= Beginning of Section =

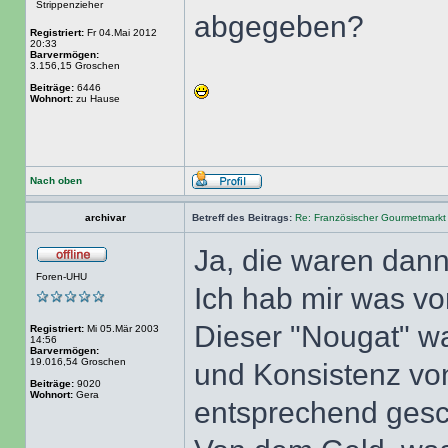
Strippenzieher
abgegeben?
Registriert:
Fr 04.Mai 2012
20:33
Barvermögen:
3.156,15 Groschen
Beiträge:
6446
Wohnort:
zu Hause
Nach oben
archivar
Betreff des Beitrags:
Re: Französischer Gourmetmarkt
Ja, die waren dan
Foren-UHU
Ich hab mir was vo
Dieser "Nougat" wa
Registriert:
Mi 05.Mär 2003
14:56
Barvermögen:
19.016,54 Groschen
und Konsistenz v
Beiträge:
9020
Wohnort:
Gera
entsprechend ges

= End of Section =

▶ _Task to complete_
Every word of the data should be reproduced exactly; please omit any pictures.

▶ _Answer to this task_
Strippenzieher
abgegeben?
Registriert:
Fr 04.Mai 2012
20:33
Barvermögen:
3.156,15 Groschen
Beiträge:
6446
Wohnort:
zu Hause
Nach oben
archivar
Betreff des Beitrags:
Re: Französischer Gourmetmarkt
Ja, die waren dan
Foren-UHU
Ich hab mir was vo
Dieser "Nougat" wa
Registriert:
Mi 05.Mär 2003
14:56
Barvermögen:
19.016,54 Groschen
und Konsistenz v
Beiträge:
9020
Wohnort:
Gera
entsprechend ges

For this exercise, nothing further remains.